The consequences of climate change and the prescient effects it causes to food production is of worldwide concern. What We Know Now seeks to convey how produce such as fruit will be affected. Many farming areas are experiencing the effects of rising temperatures; fruits are drying out and spoiling before ripening. Other areas are being inundated by flooding events or rising sea levels, damaging the crops and exposing them to fungal diseases. It is predicted that if the average temperature increase is not limited to 2 degrees our food security could be under threat. The usual colours and taste of fruit may then only resign in our memory.

‘What We Know Now’ is a chapter heading (used with permission) from the novel Things We Didn’t See Coming by author Steven Amsterdam.

Lene will donate $10 from the sale of each work to

Lene Kuhl Jakobsen, What We Know Now, 2019, stoneware and porcelain clay. Image courtesy the maker

Lene Kuhl Jakobsen is an award-winning Melbourne-based ceramicist. Having grown up in Denmark, Jakobsen studied ceramics at an Art and Craft School, followed by work at a production pottery in Copenhagen. After spending a year in Norway at a ceramics studio, Jakobsen moved to Melbourne where she now has a home studio with an electric kiln. Jakobsen makes a wide range of functional works as well as sculptural exhibition pieces. She has exhibited widely in both solo and group exhibitions locally and internationally.


MEET THE MAKER | We spoke to Lene Kuhl Jakobsen to find out more about her exhibition and her practice.

Tell us more about yourself and how you began your career in ceramics?

I grew up in Denmark and at high School I really liked the weekly art lesson taught by a local artist whose wife was a ceramist. My German teacher was also a great influence as he introduced us to various artists and art films. These influences prompted me to apply for a 4 year course in ceramics at an Art and Crafts School after high school. From day one I loved all the subjects of drawing, wheel throwing, glaze chemistry, the history of clay and much more...

Before coming to Australia in 1985 I worked at studios in Copenhagen and in Northern Norway gaining further valuable experiences.
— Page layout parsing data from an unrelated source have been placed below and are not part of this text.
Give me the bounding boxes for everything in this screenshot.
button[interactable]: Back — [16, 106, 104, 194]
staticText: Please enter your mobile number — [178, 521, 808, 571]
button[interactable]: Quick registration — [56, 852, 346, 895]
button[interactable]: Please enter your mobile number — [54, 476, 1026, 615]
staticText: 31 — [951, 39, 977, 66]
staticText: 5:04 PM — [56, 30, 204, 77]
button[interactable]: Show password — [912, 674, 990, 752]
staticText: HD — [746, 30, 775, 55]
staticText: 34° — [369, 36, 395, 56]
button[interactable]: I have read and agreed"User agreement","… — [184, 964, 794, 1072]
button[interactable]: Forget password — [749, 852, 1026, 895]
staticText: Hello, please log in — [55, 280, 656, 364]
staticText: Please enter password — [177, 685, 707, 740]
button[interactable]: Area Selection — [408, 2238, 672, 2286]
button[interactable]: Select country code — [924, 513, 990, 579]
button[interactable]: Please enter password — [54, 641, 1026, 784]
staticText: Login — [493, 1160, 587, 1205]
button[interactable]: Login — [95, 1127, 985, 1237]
Your exhibition considers climate change and the impact on our food supplies – can you talk more about the development of this concept?

I have an ongoing concern about the environment and how we humans need to understand that we are all connected and interdependent on nature....especially in regard to the issue of  climate change affecting food security. For a few years now, I have subscription to a weekly seasonal box of fruit that I receive directly from a community supported agriculture co-op (CSA share). In my neighbourhood, I also take part in planting and learning from monthly speakers on various subjects. Some time ago I made some white porcelain fruit shapes which sat on a shelf in the studio and after a while I got the idea of depicting climate damaged fruit. Creating the various shapes I realised that I already had the many glazes which could show these effects. I mainly make functional ceramic pieces but have previously created exhibition works concerning  the issues of  bush fire and glacier melt.
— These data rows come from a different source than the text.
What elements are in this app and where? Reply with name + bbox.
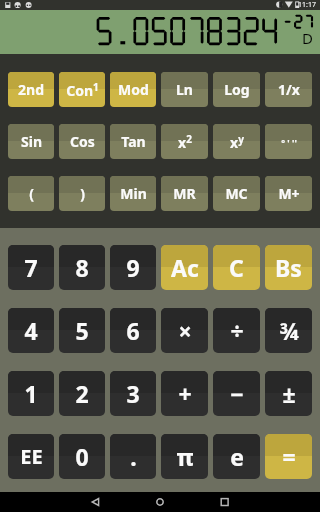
staticText: 0 — [75, 441, 89, 472]
staticText: Cos — [70, 132, 95, 151]
staticText: π — [176, 441, 194, 472]
staticText: 1 — [24, 378, 38, 409]
staticText: x2 — [178, 132, 192, 152]
staticText: Con1 — [66, 80, 99, 100]
button[interactable]: M+ — [265, 176, 312, 211]
button[interactable]: ( — [8, 176, 54, 211]
staticText: ± — [282, 378, 296, 409]
button[interactable]: 7 — [8, 245, 54, 290]
button[interactable]: × — [161, 308, 208, 353]
staticText: Bs — [275, 252, 302, 283]
staticText: ( — [29, 184, 34, 203]
staticText: ÷ — [230, 315, 244, 346]
staticText: 3 — [126, 378, 140, 409]
button[interactable]: 0 — [59, 434, 105, 479]
staticText: Min — [120, 184, 147, 203]
button[interactable]: Ln — [161, 72, 208, 107]
button[interactable]: Recent apps — [214, 492, 320, 512]
button[interactable]: Bs — [265, 245, 312, 290]
button[interactable]: = — [265, 434, 312, 479]
staticText: Ln — [176, 80, 193, 99]
button[interactable]: 3 — [110, 371, 156, 416]
staticText: e — [230, 441, 244, 472]
staticText: xy — [230, 132, 244, 152]
button[interactable]: 5 — [59, 308, 105, 353]
button[interactable]: Mod — [110, 72, 156, 107]
staticText: 4 — [24, 315, 38, 346]
staticText: 7 — [24, 252, 38, 283]
button[interactable]: MR — [161, 176, 208, 211]
button[interactable]: Cos — [59, 124, 105, 159]
staticText: Log — [224, 80, 250, 99]
button[interactable]: xy — [213, 124, 260, 159]
staticText: EE — [20, 443, 43, 470]
button[interactable]: ¾ — [265, 308, 312, 353]
staticText: M+ — [278, 184, 300, 203]
staticText: × — [178, 315, 192, 346]
button[interactable]: ÷ — [213, 308, 260, 353]
button[interactable]: ± — [265, 371, 312, 416]
button[interactable]: 8 — [59, 245, 105, 290]
button[interactable]: Degrees minutes seconds — [265, 124, 312, 159]
staticText: MR — [173, 184, 196, 203]
staticText: ) — [80, 184, 85, 203]
staticText: Mod — [118, 80, 149, 99]
button[interactable]: Back — [0, 492, 107, 512]
button[interactable]: Min — [110, 176, 156, 211]
staticText: MC — [225, 184, 248, 203]
staticText: ° ' '' — [281, 136, 297, 148]
button[interactable]: 2 — [59, 371, 105, 416]
staticText: 11:17 — [298, 0, 316, 10]
staticText: 2nd — [18, 80, 44, 99]
staticText: Ac — [171, 252, 199, 283]
button[interactable]: 2nd — [8, 72, 54, 107]
staticText: D — [302, 28, 313, 48]
staticText: − — [230, 378, 244, 409]
staticText: Tan — [121, 132, 146, 151]
staticText: ¾ — [279, 315, 299, 346]
button[interactable]: Home — [107, 492, 214, 512]
button[interactable]: e — [213, 434, 260, 479]
staticText: 9 — [126, 252, 140, 283]
staticText: + — [178, 378, 192, 409]
staticText: 5 — [75, 315, 89, 346]
staticText: Sin — [21, 132, 42, 151]
button[interactable]: EE — [8, 434, 54, 479]
button[interactable]: Tan — [110, 124, 156, 159]
staticText: 8 — [75, 252, 89, 283]
button[interactable]: 6 — [110, 308, 156, 353]
staticText: C — [229, 252, 244, 283]
button[interactable]: π — [161, 434, 208, 479]
button[interactable]: Sin — [8, 124, 54, 159]
staticText: = — [282, 441, 296, 472]
button[interactable]: − — [213, 371, 260, 416]
button[interactable]: + — [161, 371, 208, 416]
staticText: 1/x — [278, 80, 300, 99]
button[interactable]: 9 — [110, 245, 156, 290]
button[interactable]: Con1 — [59, 72, 105, 107]
button[interactable]: MC — [213, 176, 260, 211]
button[interactable]: Log — [213, 72, 260, 107]
staticText: . — [130, 441, 137, 472]
button[interactable]: ) — [59, 176, 105, 211]
button[interactable]: . — [110, 434, 156, 479]
button[interactable]: C — [213, 245, 260, 290]
button[interactable]: x2 — [161, 124, 208, 159]
button[interactable]: Ac — [161, 245, 208, 290]
button[interactable]: 1/x — [265, 72, 312, 107]
button[interactable]: 4 — [8, 308, 54, 353]
button[interactable]: 1 — [8, 371, 54, 416]
staticText: 2 — [75, 378, 89, 409]
staticText: 6 — [126, 315, 140, 346]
The title of your exhibition, What We Know Now, is taken from a chapter heading within Steven Amsterdam’s book Things We Didn’t See Coming. Can you tell us why we all must read this book?

The book Things we Didn’t See Coming from 2009 is set in a 30 year period from 2000 in a world dealing with severe climate events. The book is important as it inspires us to think differently about our world today. ‘SweetWater’ is a book by Norweigian writer Knut Faldbakken on a similar theme which made a strong impression on me when studying in the 1970. Sometimes sadly it seems not much has changed and the fight to address the big issues of pollution and use of natural resource still remains.